- _DATASET ENTRIES_:

%%

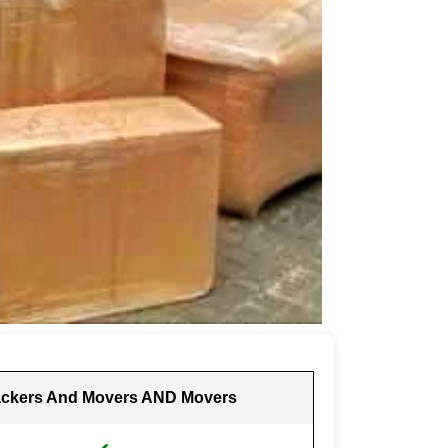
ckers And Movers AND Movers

%%
%%

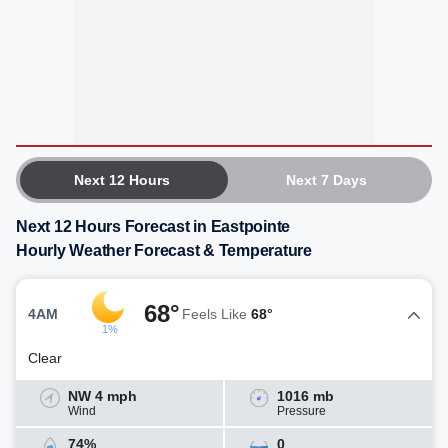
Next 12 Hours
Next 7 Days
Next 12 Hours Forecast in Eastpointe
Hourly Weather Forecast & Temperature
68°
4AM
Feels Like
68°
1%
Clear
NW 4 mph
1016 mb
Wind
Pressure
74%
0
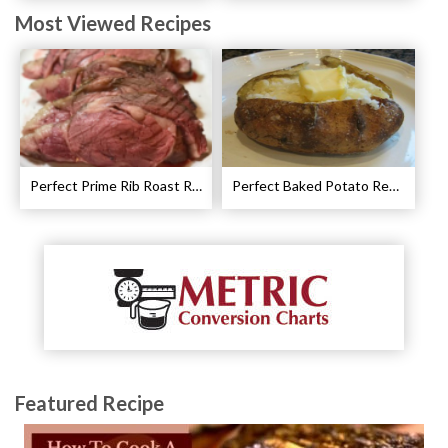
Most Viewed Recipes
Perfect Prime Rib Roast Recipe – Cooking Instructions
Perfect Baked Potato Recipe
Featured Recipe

%%

What is wanted is a copy of every line in the listing that includes the word "Forecast".

- _RESULT OF THIS EXERCISE_:
Next 12 Hours Forecast in Eastpointe
Hourly Weather Forecast & Temperature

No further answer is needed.